Failure Classification
Failures fall into several categories: transaction failures (application errors, deadlocks), system crashes (operating system or DBMS failures that lose in-memory state), and media failures (disk corruption that loses on-disk data). Each class demands a different response.
Log-Based Recovery
Recovery is built on the log: a sequential record of every operation. Each log record contains the transaction ID, data item, and old and new values. The write-ahead logging (WAL) rule requires that log records for an operation reach stable storage before the corresponding data pages. WAL ensures that all necessary information survives a crash.

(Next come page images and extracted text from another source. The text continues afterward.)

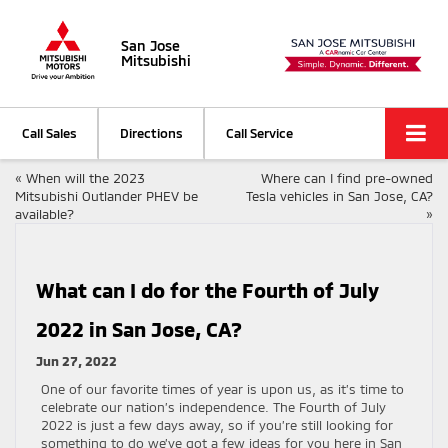
San Jose
Mitsubishi
Call Sales
Directions
Call Service
«
When will the 2023
Where can I find pre-owned
Mitsubishi Outlander PHEV be
Tesla vehicles in San Jose, CA?
available?
»
What can I do for the Fourth of July
2022 in San Jose, CA?
Jun 27, 2022
One of our favorite times of year is upon us, as it’s time to
celebrate our nation’s independence. The Fourth of July
2022 is just a few days away, so if you’re still looking for
something to do we’ve got a few ideas for you here in San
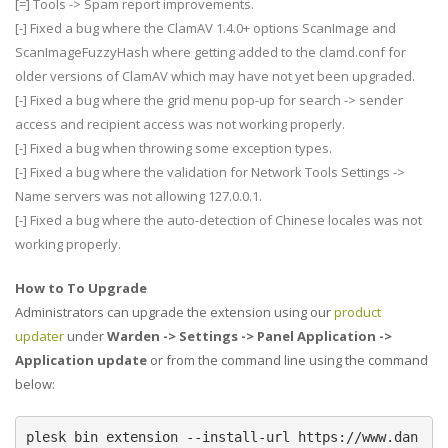
[=] Tools -> Spam report improvements.
[-] Fixed a bug where the ClamAV 1.4.0+ options ScanImage and
ScanImageFuzzyHash where getting added to the clamd.conf for
older versions of ClamAV which may have not yet been upgraded.
[-] Fixed a bug where the grid menu pop-up for search -> sender
access and recipient access was not working properly.
[-] Fixed a bug when throwing some exception types.
[-] Fixed a bug where the validation for Network Tools Settings ->
Name servers was not allowing 127.0.0.1.
[-] Fixed a bug where the auto-detection of Chinese locales was not
working properly.
How to To Upgrade
Administrators can upgrade the extension using our
product
updater
under
Warden -> Settings -> Panel Application ->
Application update
or from the command line using the command
below:
plesk bin extension --install-url https://www.dan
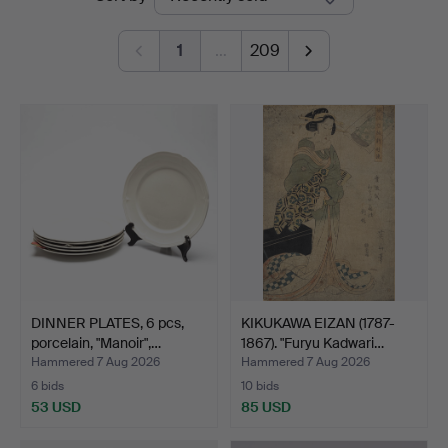
auctions
1
…
209
DINNER PLATES, 6 pcs,
KIKUKAWA EIZAN (1787-
porcelain, "Manoir",…
1867). "Furyu Kadwari…
Hammered 7 Aug 2026
Hammered 7 Aug 2026
6 bids
10 bids
53 USD
85 USD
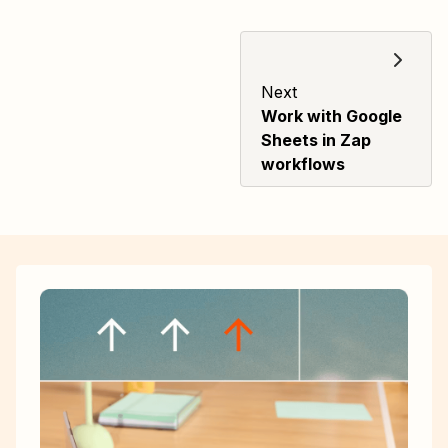
Next
Work with Google
Sheets in Zap
workflows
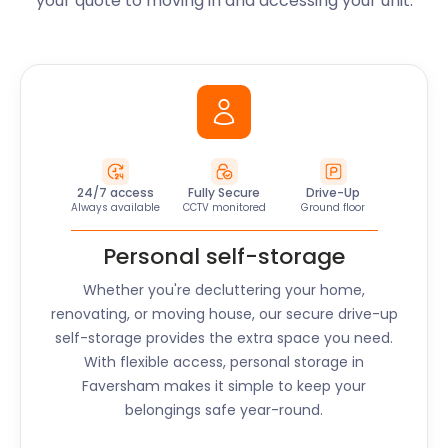
your quote to moving in and accessing your unit.
24/7 access
Fully Secure
Drive-Up
Always available
CCTV monitored
Ground floor
Personal self-storage
Whether you're decluttering your home,
renovating, or moving house, our secure drive-up
self-storage provides the extra space you need.
With flexible access, personal storage in
Faversham
makes it simple to keep your
belongings safe year-round.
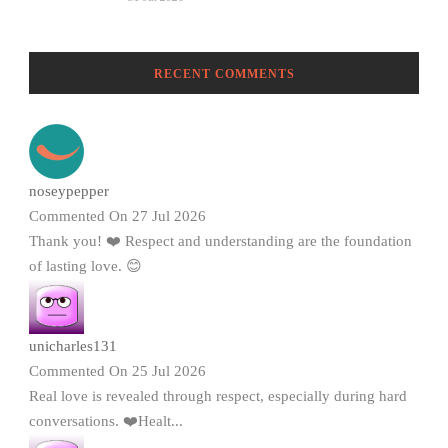
RECENT COMMENTS
noseypepper
Commented On 27 Jul 2026
Thank you! ❤️ Respect and understanding are the foundation
of lasting love. 😊
unicharles131
Commented On 25 Jul 2026
Real love is revealed through respect, especially during hard
conversations. ❤️Healt...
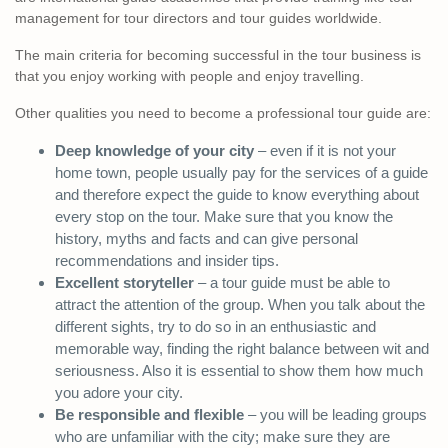
management for tour directors and tour guides worldwide.
The main criteria for becoming successful in the tour business is
that you enjoy working with people and enjoy travelling.
Other qualities you need to become a professional tour guide are:
Deep knowledge of your city
– even if it is not your
home town, people usually pay for the services of a guide
and therefore expect the guide to know everything about
every stop on the tour. Make sure that you know the
history, myths and facts and can give personal
recommendations and insider tips.
Excellent storyteller
– a tour guide must be able to
attract the attention of the group. When you talk about the
different sights, try to do so in an enthusiastic and
memorable way, finding the right balance between wit and
seriousness. Also it is essential to show them how much
you adore your city.
Be responsible and flexible
– you will be leading groups
who are unfamiliar with the city; make sure they are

Deferred and Immediate Updates
The deferred update (no-undo/redo) scheme writes updates to the database only after the transaction commits; the log is used only for redo. The immediate update (undo/redo) scheme may write uncommitted updates to disk; both undo and redo may be needed during recovery. Most real systems use immediate updates for efficiency.
Checkpoints
Checkpoints bound the amount of log that must be replayed after a crash. A checkpoint flushes dirty pages, records active transactions, and writes a checkpoint marker. During recovery, the system starts from the last checkpoint rather than the start of the log. Fuzzy checkpoints allow normal processing to continue during the checkpoint.
Undo and Redo
During recovery, each log record is examined. Redo reapplies operations of committed transactions that may not have reached disk. Undo reverses operations of transactions that were active at the crash and therefore did not commit. The combination leaves only the effects of committed transactions.
ARIES Algorithm
ARIES (Algorithm for Recovery and Isolation Exploiting Semantics) is the modern standard. It uses three phases: Analysis identifies dirty pages and active transactions from the log; Redo repeats all history deterministically; Undo rolls back losers. ARIES supports fine-grained locking, partial rollbacks, and efficient recovery even for long-running transactions.
Shadow Paging
Shadow paging is an alternative technique that maintains two copies of the page table during a transaction. At commit, the shadow table becomes current, providing atomicity without a separate undo log. Shadow paging does not require a log for recovery but fragments data and complicates concurrent updates.
Media Recovery
When a disk fails, the system restores from a backup and re-applies log records up to the failure point. Remote replication and continuous archiving further protect against catastrophic failures. Modern cloud databases often use these techniques continuously in the background.
Distributed Recovery
Distributed transactions add complexity: each site has its own log, and participants must coordinate to commit or abort consistently. Two-phase commit, heuristic decisions, and presumed abort/commit optimizations help, but recovery from partial failures remains challenging.
Summary
Recovery ensures that the database is always in a consistent state despite failures. The combination of write-ahead logging, checkpoints, and an algorithm like ARIES provides both efficiency and robustness, underlying the durability users take for granted in modern systems.